> **Exercise aim**: In the entries that follow, find the word "Gebäudereinigung" and report each line it is on.

Collected data:

*** Begin section ***

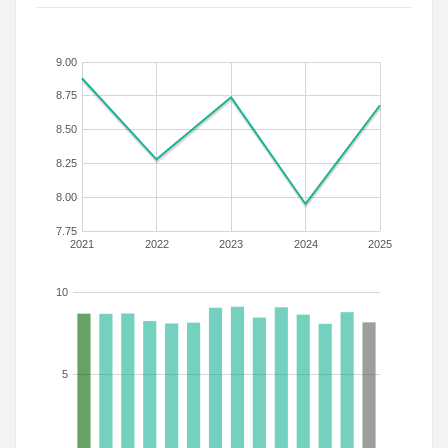
9.00
8.75
8.50
8.25
8.00
7.75
2021
2022
2023
2024
2025
10
5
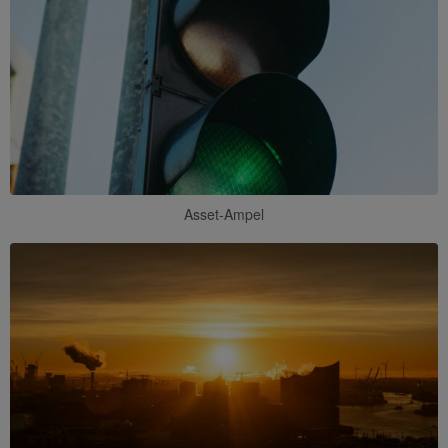
Asset-Ampel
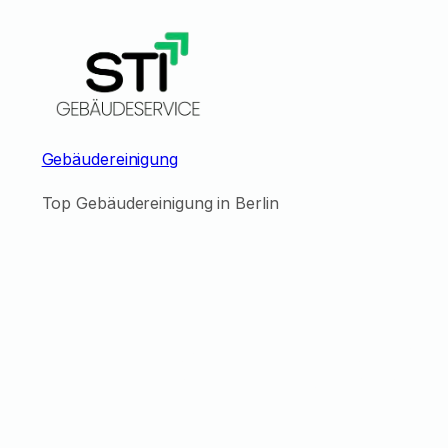
Gebäudereinigung
Top Gebäudereinigung in Berlin
Job Locati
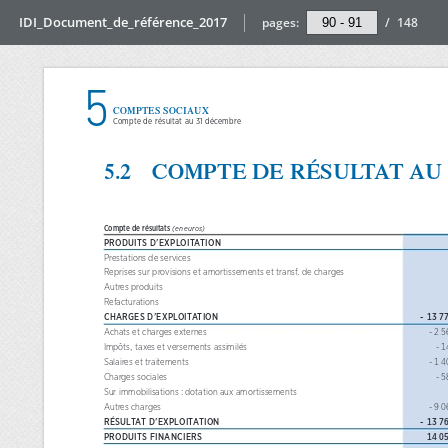
IDI_Document_de_référence_2017
pages:
/
148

*** End section ***

> **Solution**:
Gebäudereinigung
Top Gebäudereinigung in Berlin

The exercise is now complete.